Effects of potential mediators of an intestinal brake mechanism on gut motility in Chinook salmon (Oncorhynchus tshawytscha)

Potential humoral factors controlling an intestinal brake mechanism in Chinook salmon were characterised in terms of their effect on frequency and amplitude of spontaneous contractions in gastrointestinal (GI) rings. Concentration-response curves of gut contractility were produced for cholecystokinin-8 (CCK-8), gastrin-1, glucagon-like peptide-1 (GLP-1) and 5-hydroxytryptamine (5-HT) using gut rings from cardiac stomach (CS), pyloric stomach (PY), pyloric sphincter (Psp) and intestine (Int).
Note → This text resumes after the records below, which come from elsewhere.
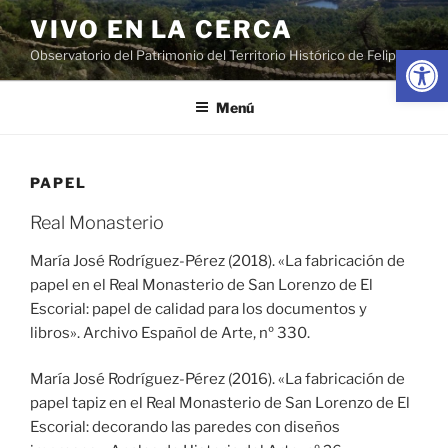
Saltar
VIVO EN LA CERCA
al
Abrir
Observatorio del Patrimonio del Territorio Histórico de Felipe II
contenido
Menú
PAPEL
Real Monasterio
María José Rodríguez-Pérez (2018). «La fabricación de
papel en el Real Monasterio de San Lorenzo de El
Escorial: papel de calidad para los documentos y
libros». Archivo Español de Arte, nº 330.
María José Rodríguez-Pérez (2016). «La fabricación de
papel tapiz en el Real Monasterio de San Lorenzo de El
Escorial: decorando las paredes con diseños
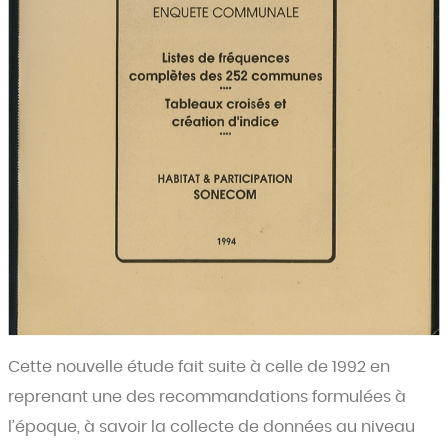
Cette nouvelle étude fait suite à celle de 1992 en
reprenant une des recommandations formulées à
l’époque, à savoir la collecte de données au niveau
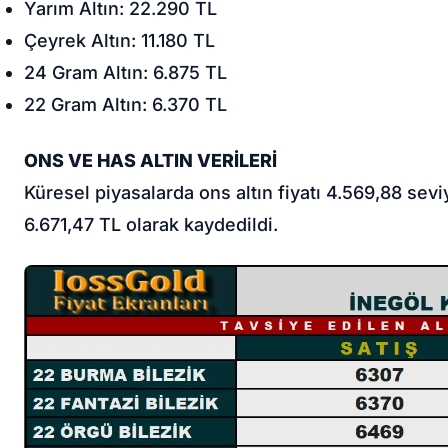
Yarım Altın: 22.290 TL
Çeyrek Altın: 11.180 TL
24 Gram Altın: 6.875 TL
22 Gram Altın: 6.370 TL
ONS VE HAS ALTIN VERİLERİ
Küresel piyasalarda ons altın fiyatı 4.569,88 sevi
6.671,47 TL olarak kaydedildi.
Calculated log10 molar (M) EC50 values for CCK-8 (n = 7) were: CS - 8.15 ± 0.90, PY - 7.88 ± 0.48, Psp - 8.98 ± 0.68, Int - 8.93 ± 0.64. Log10 M EC50 values calculated for gastrin 1 (n = 7) were: CS - 12.45 ± 0.66, PY - 12.55 ± 0.63, Psp - 9.35 ± 0.78, Int - 12.69 ± 1.12. Log10 M EC50 values calculated for 5-HT (n = 6) were: CS - 4.78 ± 1.05 and Psp - 6.18 ± 1.14. GLP - 1 (n = 4) produced no response in any of the tissues examined. Spontaneous contractions, measured as spikes per minute and the peak force generated were also measured for each hormone-tissue combination. The Psp generated the greatest mass-specific force, with stomach rings generating the least force. Dilutions of serum from fish diagnosed with gastric dilation air sacculitis (GDAS + ve) increased gut contractility compared to controls (GDAS − ve).